Sur l’état de la violence dans l’espace universitaire, il y a eu dix-sept (17) incidents violents de diverses natures au cours de l’année universitaire 2016-2017. Les causes de ces violences sont essentiellement liées à la compétition entre étudiants pour accéder à des ressources financières ou pour gérer ces ressources. En moyenne le CENOU rétrocède à l’AEEM dans l’année plus de trente (30) millions de FCFA, décaissés sur la base de projets et activités à mener. Il a été proposé par les analystes de mettre fin à l’occupation anarchique de lits et à la vente de reçus parallèles en respectant strictement les protocoles d’accord; de confier la gestion des parkings, des cantines et gargotes ainsi que des kiosques au Centre National des Œuvres Universitaires (CENOU) et/ou à l’Administration des structures; de supprimer le quota de lits afin de mettre tous les étudiants sur le même pied d’égalité et de conditionner le bénéfice des œuvres universitaires à l’acquisition de la carte CENOU.

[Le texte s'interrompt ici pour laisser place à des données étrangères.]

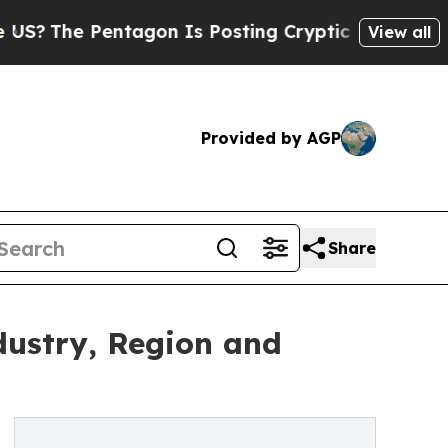
ntagon Is Posting Cryptic Biblical Messages on 
View all
Provided by AGP
Share
dustry, Region and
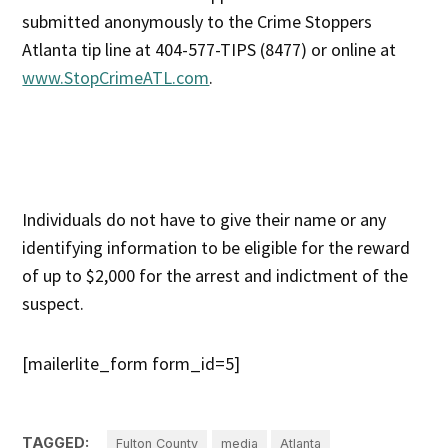
submitted anonymously to the Crime Stoppers
Atlanta tip line at 404-577-TIPS (8477) or online at
www.StopCrimeATL.com
.
Individuals do not have to give their name or any
identifying information to be eligible for the reward
of up to $2,000 for the arrest and indictment of the
suspect.
[mailerlite_form form_id=5]
TAGGED:
Fulton County
media
Atlanta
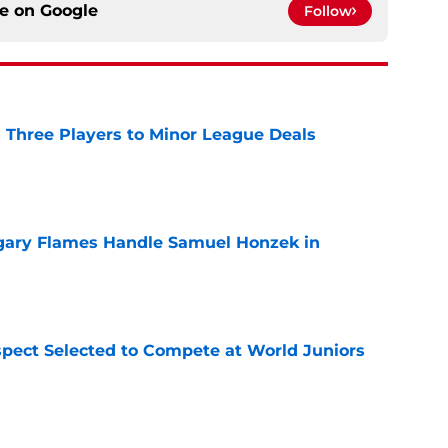
ce on
Google
Follow
 Three Players to Minor League Deals
e
gary Flames Handle Samuel Honzek in
e
pect Selected to Compete at World Juniors
e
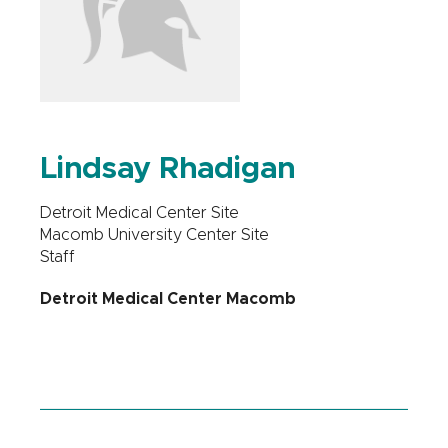
Lindsay Rhadigan
Detroit Medical Center Site
Macomb University Center Site
Staff
Detroit Medical Center Macomb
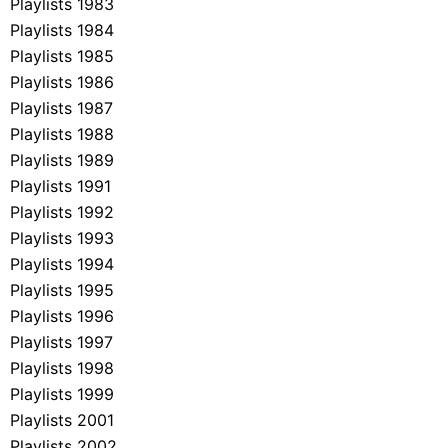
Playlists 1983
Playlists 1984
Playlists 1985
Playlists 1986
Playlists 1987
Playlists 1988
Playlists 1989
Playlists 1991
Playlists 1992
Playlists 1993
Playlists 1994
Playlists 1995
Playlists 1996
Playlists 1997
Playlists 1998
Playlists 1999
Playlists 2001
Playlists 2002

Il a été également proposé de faire assurer la sécurité de façon permanente dans l’espace scolaire et universitaire et de demander à l’AEEM de justifier l’utilisation des fonds reçus. L’une des importantes recommandations du forum sur la violence scolaire est de mettre fin à tout financement public de l’AEEM. En somme, étant donné que l’AEEM n’est pas une association reconnue d’utilité publique et que la gestion des ressources financières entraine des morts d’hommes, les participants avaient recommandé d’abroger purement et simplement les protocoles d’accord entre l’État et l’Association des Élèves et Étudiants du Mali (AEEM).